What surprised me most in the whole thing was the rigidity of everyone. In opposing even adjusting the start time of school, the basic underlying assumption is that what we have now is as good a system as we can possibly get. And we shouldn't mess with it. Because we can't possibly figure out how to accommodate the other issues we might introduce. Which I find baffling.
My opinion about our education system is that it needs to be largely dismantled and rebuilt for our new age. Start times are one of hundreds of issues. And if we're already too rigid to even make small changes, how are we going to make the big changes?
This is the topic I've been thinking about a lot lately as I've been seeing rigidity in so many systems and processes. We often let ourselves fall into certain ways of doing things only to let that be the default without considering alternatives.
In an article I wrote this month, Erasing to Foster Creativity, I address this topic at length.
"We should, as a habit, periodically reimagine all of our processes and assumptions from the ground up."
There are often many reasons we may give to not change something. It may work just fine. It may have knock-on effects. It may be "the way it's always been done". But those are often excuses. We should thoughtfully examine our processes. In our lives and in our businesses. Nothing should be immune or sacred.

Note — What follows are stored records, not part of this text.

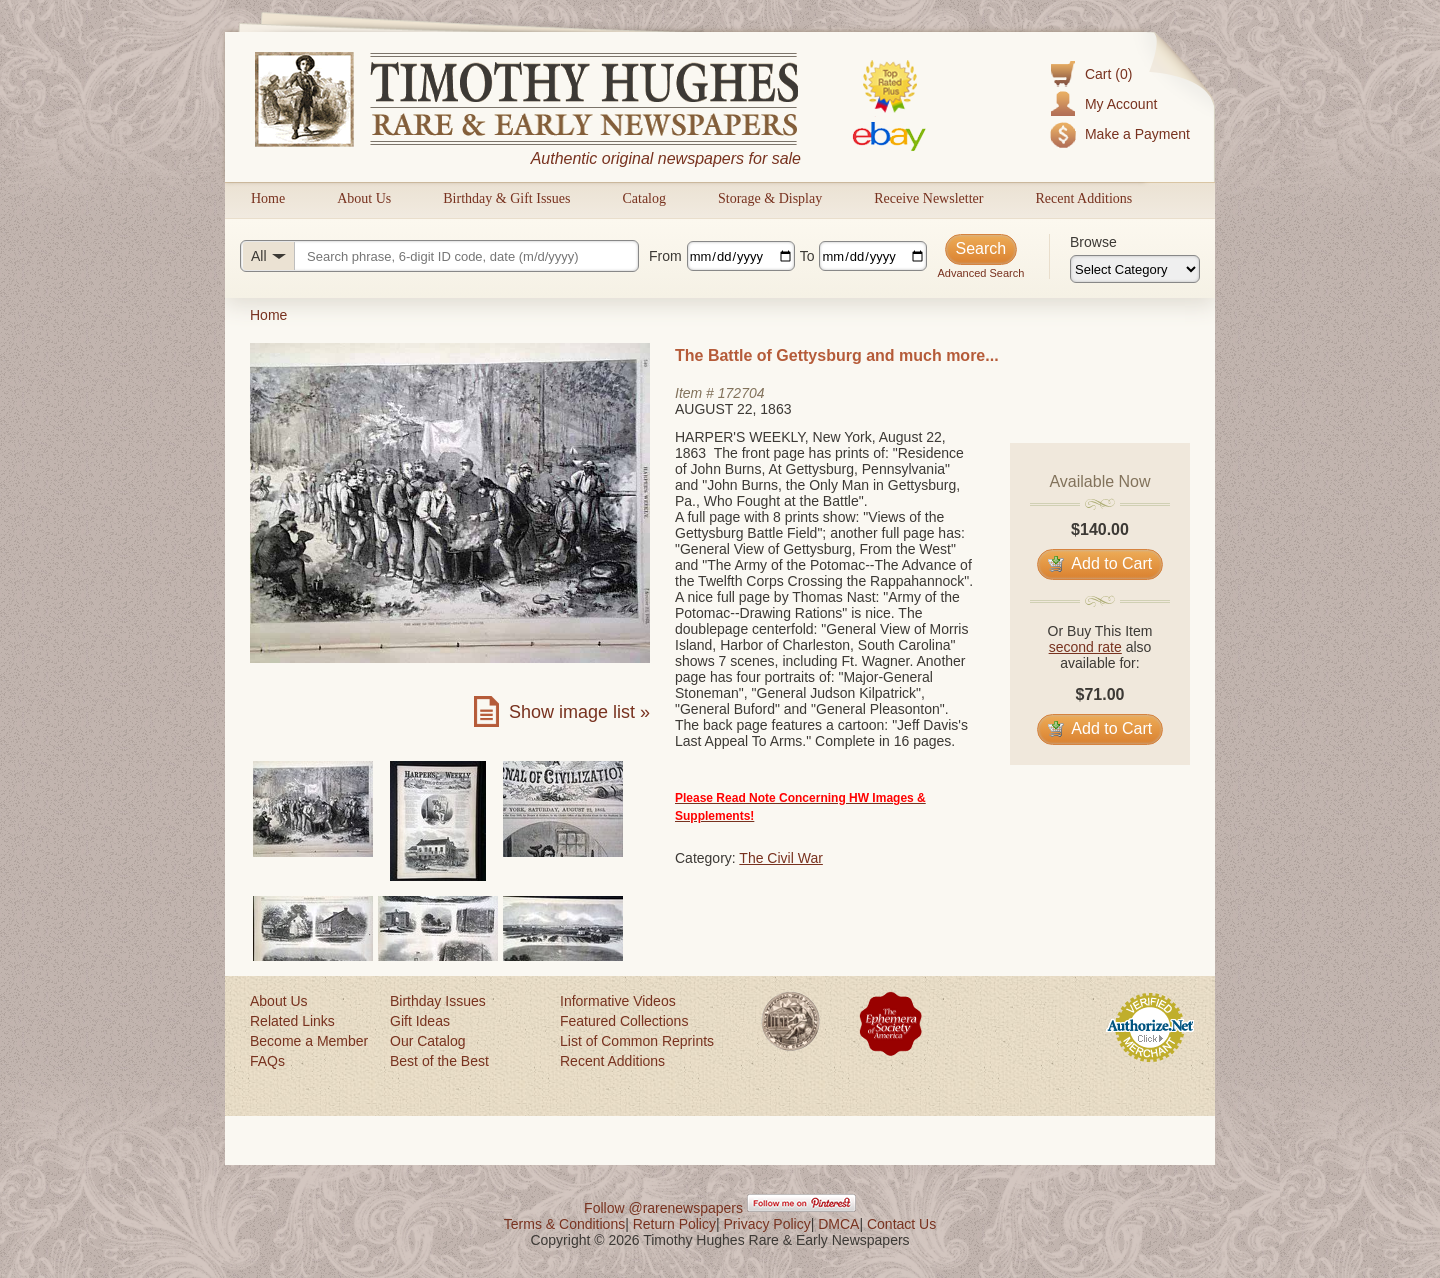 The height and width of the screenshot is (1278, 1440). Describe the element at coordinates (807, 256) in the screenshot. I see `To` at that location.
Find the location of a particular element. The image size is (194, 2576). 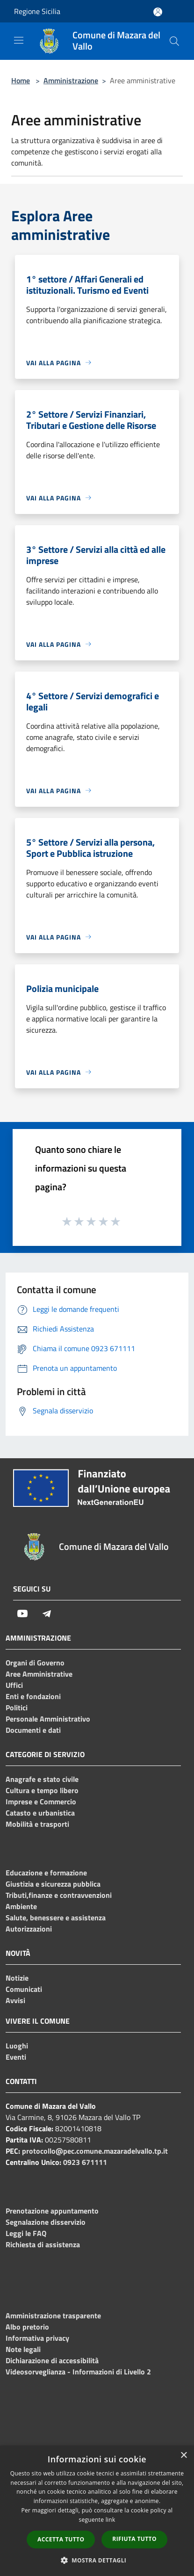 Note legali is located at coordinates (23, 2349).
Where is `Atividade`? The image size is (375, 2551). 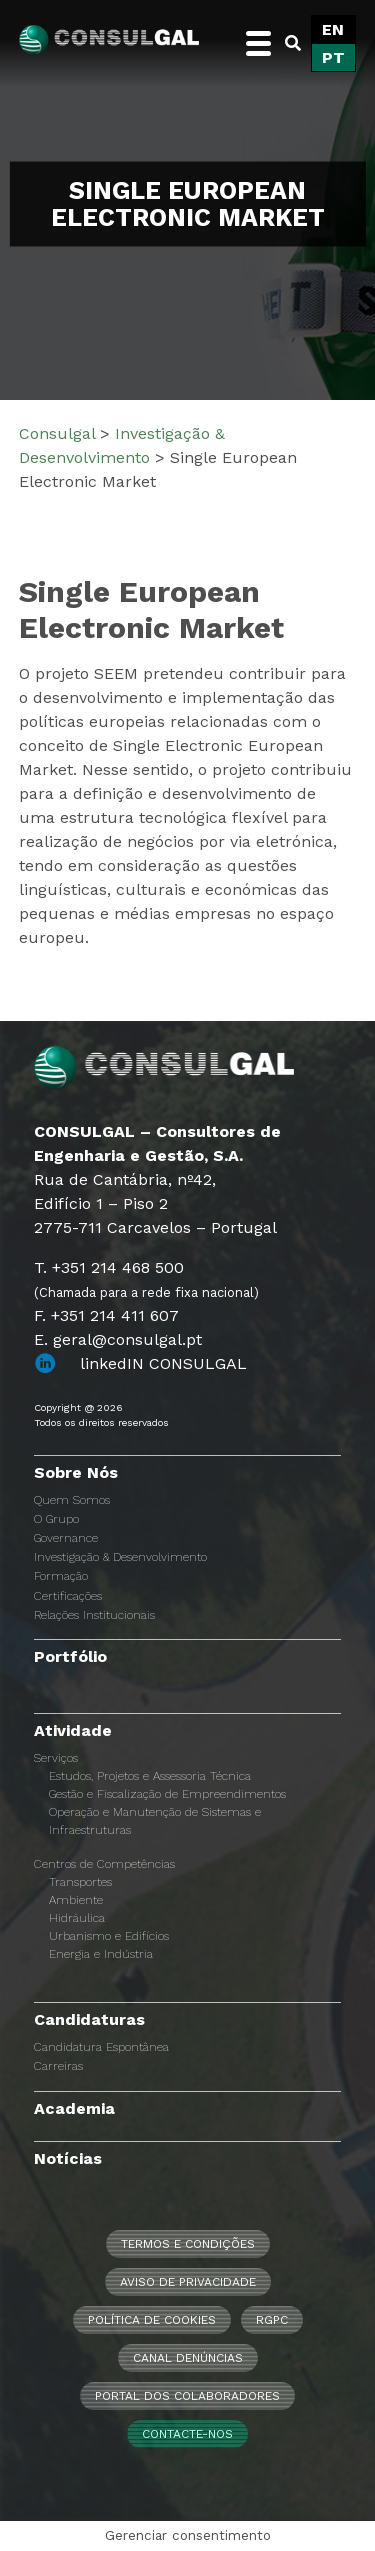 Atividade is located at coordinates (73, 1730).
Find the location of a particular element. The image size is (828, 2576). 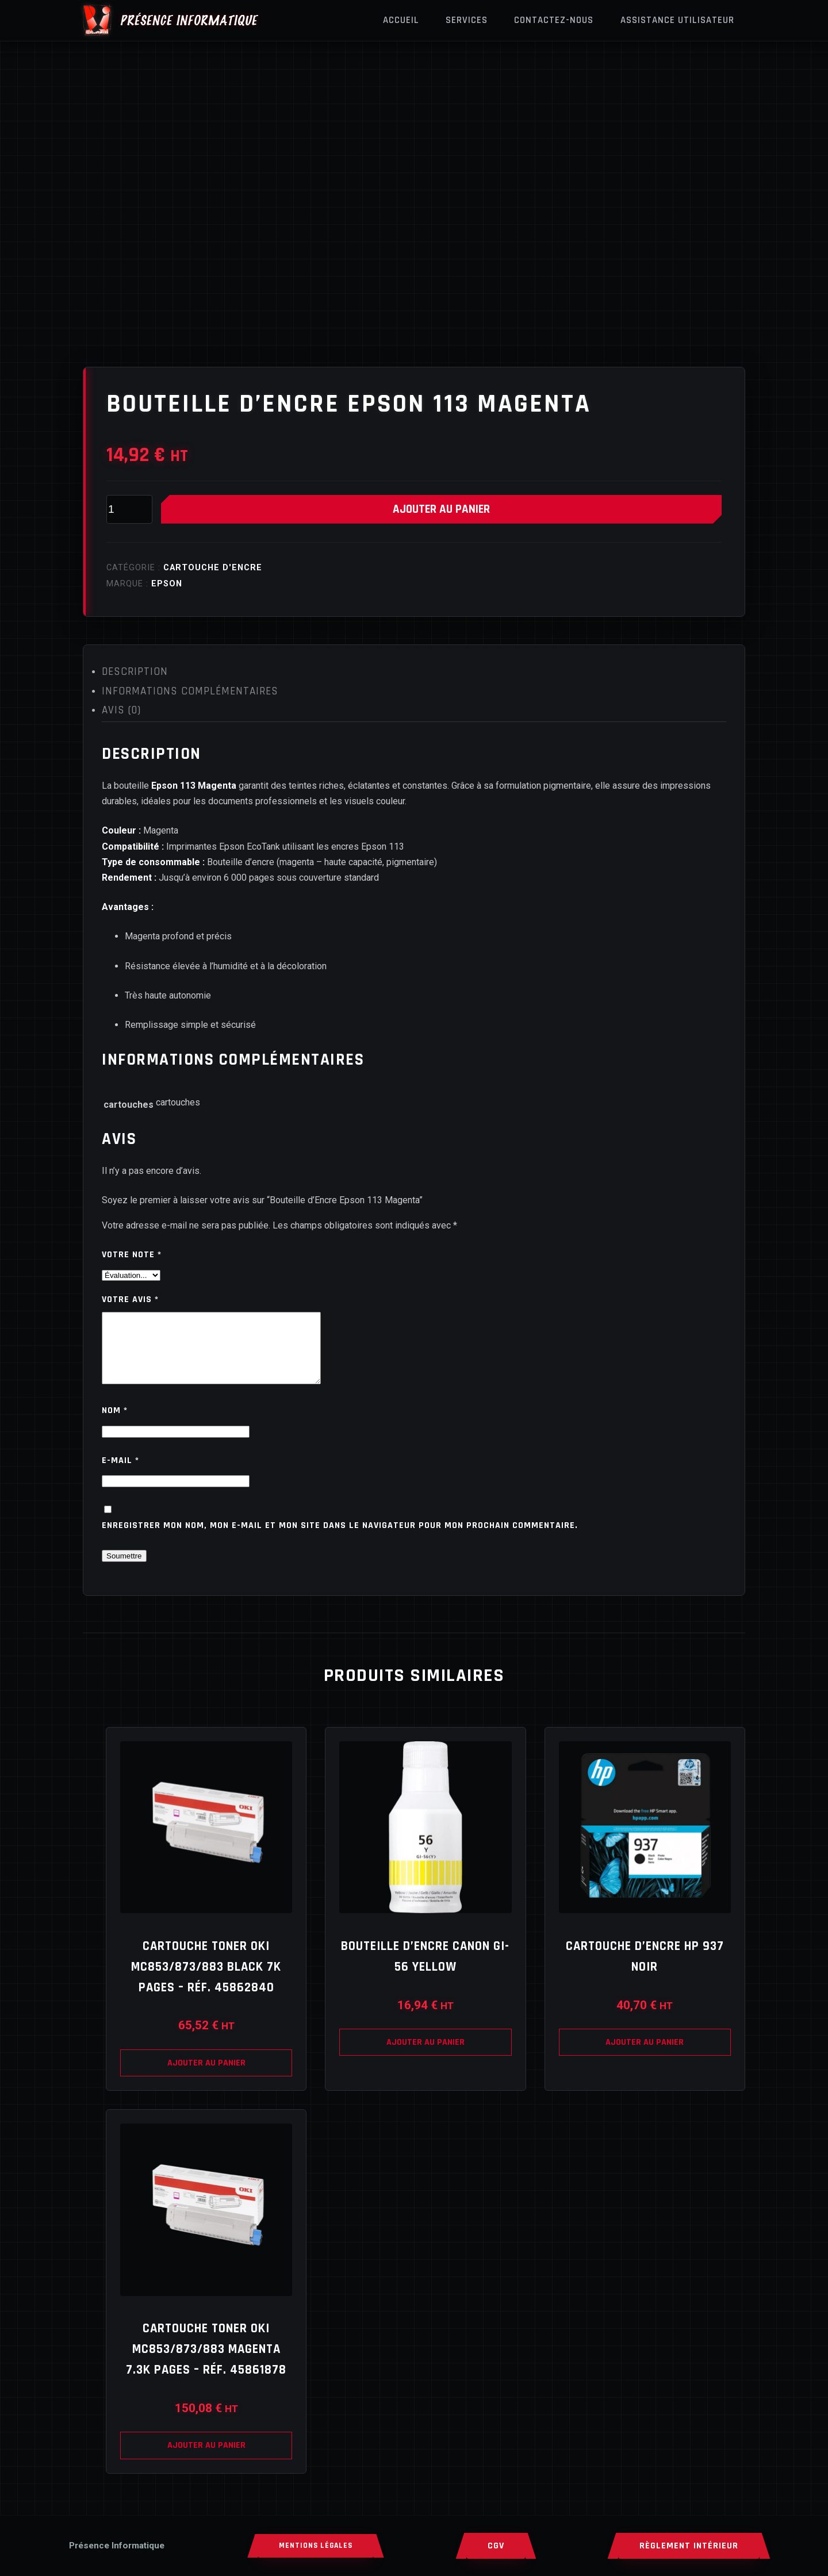 Cartouche d'encre is located at coordinates (212, 568).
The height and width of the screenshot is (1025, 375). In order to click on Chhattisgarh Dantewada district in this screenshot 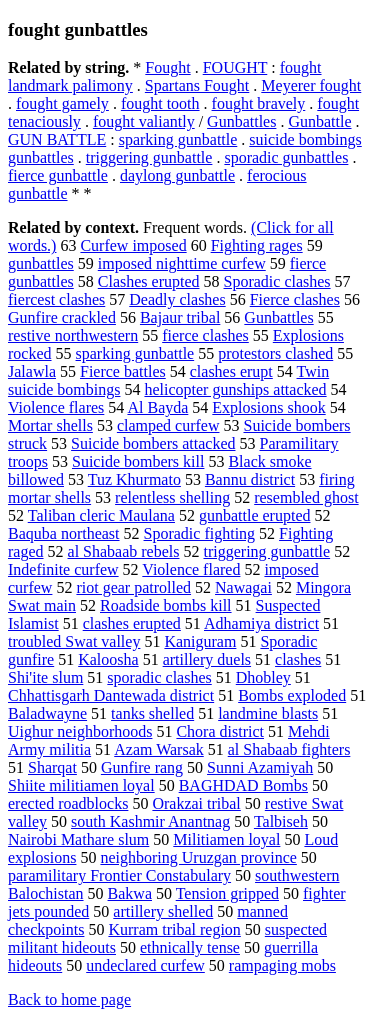 , I will do `click(111, 695)`.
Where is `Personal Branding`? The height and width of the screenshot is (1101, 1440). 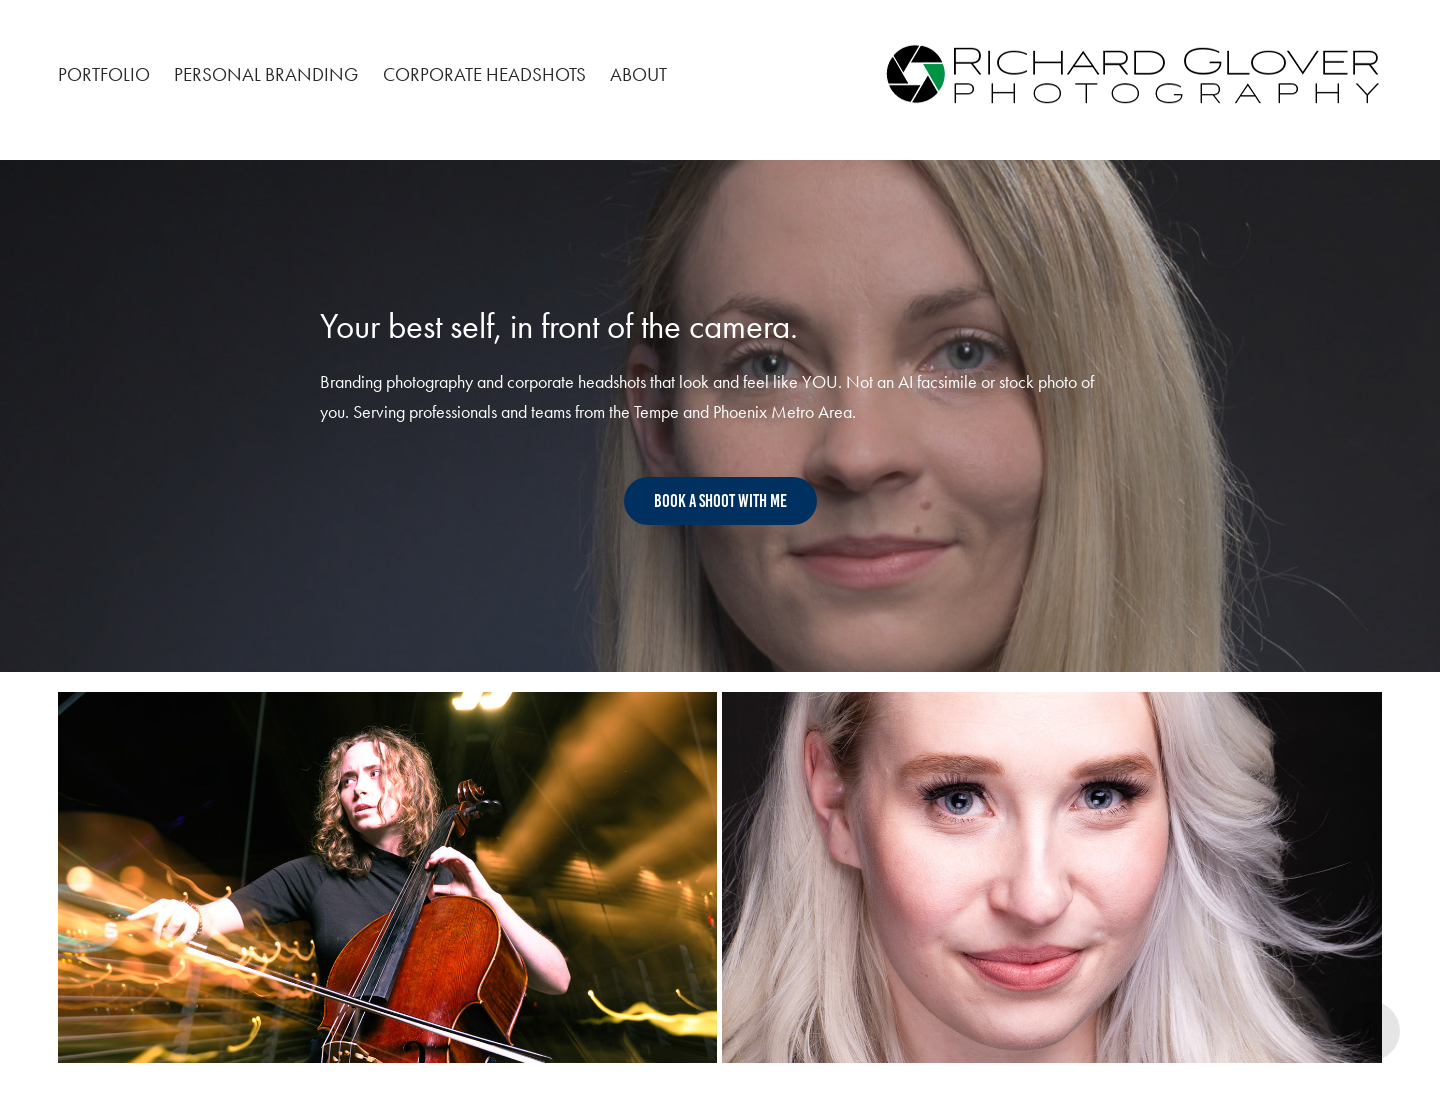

I recently went through something very similar. We had been doing something on my team in a certain way since I started. And someone presented a case why we should change. My initial reaction was "no" for a variety of reasons. But I stopped myself, thinking through both sides, and realized I was wrong. Changing what we had been doing was a huge lift and meant upsetting many people and a balance that had been in place for a long time, but it was the right thing to do for the business and for our people. So we did it.
So what are the things that you should reexamine? What processes have been in place that no one has questioned for too long? Or that you haven't even considered questioning? It's time to reimagine everything.
We should, as a habit, periodically reimagine all of our processes and assumptions from the ground up. We have to disrupt ourselves, our routines, our comfort to find what will work and what will bring success."